To be honest, these studies don’t really clarify anything. Sure, the more conservative a person may be the less thrilled they are with hearing F-bombs throughout a movie. On the other hand, I have the strong impression that a lot of young right-wing types find the movie Scarface oddly inspirational (sort of an Ayn Rand story on steroids). The current cultural scene is such a mixed bag that it often defies description let alone analysis.

The near ludicrous success of The Avengers is potentially a tribute to its own half-cockamamie presentation of “diversity.” Think about it. You’ve got one super-rich, arrogant rep from the 1 percent camp. Add in a 99 percenter from the Depression who has been turned into a superhero role model for the Boy Scouts. Tag them both with a badass black dude with a commanding voice and a really great looking leather coat. Mix in a female Russian super assassin with a swift kick and deep feelings and round it all off with a good-looking immigrant with family problems. Combine it all with the Hulk’s anger management issues and the whole thing starts to sound like Modern Family in costumes (minus the gay characters).

In many respects, the impending success or failure of the movie Dark Shadows will be a stunning mix of these contradictions. After all, it is a major mainstream movie by that major mainstream director, Tim Burton. Yes, Burton is a mainstream director almost in spite of himself. He really hasn’t changed much since his early days (back when he was booted out of Disney), but everything else has changed and he is basically mainstream. It stars Johnny Depp, just about the only truly bankable movie star out there even though his success is partly due to playing the swishiest gay-blade of a pirate in movie history.

The problem the movie will face is its inability to comprehend the emotional force of its own source material. Sure, the old TV series was a half-campy over-the-top production infamous for its whacked-out plot lines and numerous live-and-on-the-air boo-boos. But it also had an emotional intensity that was once best explained to me by a recovering heroin addict (and addicts made up a large chunk of the show’s viewership). As he put it, it was the only show on TV about people fighting against destructive urges that they could barely control. Most likely the movie’s display of warped humor and surreal visuals will not be able to compete against the TV series’ strange power to hook (no pun intended) the attention span of the average addict.

Which suggests several things to me. The term “mainstream” is basically meaningless (except in terms of ownership — for example, mainstream media is something owned by a major corporation). Likewise, there is no mainstream culture in any coherent, traditional sense. Instead, we are now dealing with a system of sub-cultural groupings with points of overlap that can allow for successful combinations. A major production has to find a way of combining many of these groupings in order to achieve a broad audience. In turn, an indie movie is more capable of playing to a smaller niche market and primarily has to find that niche market.

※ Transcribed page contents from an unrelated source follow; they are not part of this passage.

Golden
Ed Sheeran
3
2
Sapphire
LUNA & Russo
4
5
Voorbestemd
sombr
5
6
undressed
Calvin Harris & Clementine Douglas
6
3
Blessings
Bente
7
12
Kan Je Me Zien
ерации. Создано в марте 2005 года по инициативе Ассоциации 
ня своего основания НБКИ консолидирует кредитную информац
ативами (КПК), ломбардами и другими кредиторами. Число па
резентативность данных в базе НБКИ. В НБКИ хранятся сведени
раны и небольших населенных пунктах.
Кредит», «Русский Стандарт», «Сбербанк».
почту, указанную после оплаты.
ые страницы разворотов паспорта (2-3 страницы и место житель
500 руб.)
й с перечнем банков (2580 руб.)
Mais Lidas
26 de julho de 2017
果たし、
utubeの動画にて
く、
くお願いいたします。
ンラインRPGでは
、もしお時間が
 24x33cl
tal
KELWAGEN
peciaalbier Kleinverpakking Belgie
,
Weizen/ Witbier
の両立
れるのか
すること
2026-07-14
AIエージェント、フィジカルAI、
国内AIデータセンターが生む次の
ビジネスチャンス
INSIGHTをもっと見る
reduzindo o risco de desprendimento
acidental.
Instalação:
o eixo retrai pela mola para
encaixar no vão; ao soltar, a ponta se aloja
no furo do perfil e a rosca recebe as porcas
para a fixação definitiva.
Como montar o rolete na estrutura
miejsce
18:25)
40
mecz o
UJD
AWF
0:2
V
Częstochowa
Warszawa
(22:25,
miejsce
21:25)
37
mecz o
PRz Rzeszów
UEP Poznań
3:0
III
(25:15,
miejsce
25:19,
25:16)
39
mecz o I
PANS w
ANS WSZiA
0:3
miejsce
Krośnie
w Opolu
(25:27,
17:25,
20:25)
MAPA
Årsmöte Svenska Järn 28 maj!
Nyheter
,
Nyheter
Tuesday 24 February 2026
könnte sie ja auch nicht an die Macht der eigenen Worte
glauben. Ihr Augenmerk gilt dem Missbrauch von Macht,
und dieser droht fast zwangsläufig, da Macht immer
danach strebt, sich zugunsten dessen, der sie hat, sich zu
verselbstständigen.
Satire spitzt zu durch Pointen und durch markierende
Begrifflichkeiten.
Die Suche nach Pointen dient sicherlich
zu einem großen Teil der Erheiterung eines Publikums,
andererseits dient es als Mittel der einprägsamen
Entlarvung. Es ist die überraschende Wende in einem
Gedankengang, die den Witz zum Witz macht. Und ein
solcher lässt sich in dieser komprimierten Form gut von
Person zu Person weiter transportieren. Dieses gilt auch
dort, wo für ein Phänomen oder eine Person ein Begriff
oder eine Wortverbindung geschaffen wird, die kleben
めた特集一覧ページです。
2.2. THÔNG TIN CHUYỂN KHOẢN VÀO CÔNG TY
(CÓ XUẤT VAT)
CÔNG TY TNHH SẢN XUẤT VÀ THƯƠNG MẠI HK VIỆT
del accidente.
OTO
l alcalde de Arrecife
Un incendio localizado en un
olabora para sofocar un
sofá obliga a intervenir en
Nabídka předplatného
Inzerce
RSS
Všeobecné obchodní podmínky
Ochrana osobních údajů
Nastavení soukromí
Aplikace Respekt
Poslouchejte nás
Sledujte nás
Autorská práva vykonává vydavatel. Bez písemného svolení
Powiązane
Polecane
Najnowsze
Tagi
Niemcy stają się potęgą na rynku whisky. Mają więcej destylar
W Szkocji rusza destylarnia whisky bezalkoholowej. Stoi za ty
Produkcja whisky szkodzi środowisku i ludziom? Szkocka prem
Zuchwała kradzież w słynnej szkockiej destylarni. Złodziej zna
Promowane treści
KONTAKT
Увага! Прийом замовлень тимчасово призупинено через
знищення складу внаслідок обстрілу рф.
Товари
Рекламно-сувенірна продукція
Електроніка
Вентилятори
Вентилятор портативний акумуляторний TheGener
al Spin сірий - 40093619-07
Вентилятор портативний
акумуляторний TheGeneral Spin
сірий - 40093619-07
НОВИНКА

Political content, social statements and hip attitudes in a movie will almost always take a back seat to emotional engagement with the audience. Finding this point of engagement is the tricky point. The upside with the old-school mainstream model was that filmmakers didn’t have to work much at it. They just followed the cultural formula. The sentimental tricks were clichéd, but the nice thing about clichés is that the responses are predictable. Some of these tricks still work, but lots of them don’t, and modern media are having to stumble their way toward the new clichés. By the way, clichés are not always a bad thing except when you do them badly.

Finally, recovering heroin addicts make for a very interesting form of test audience. Once they are past the denial stage, they can be pretty upfront with what they think.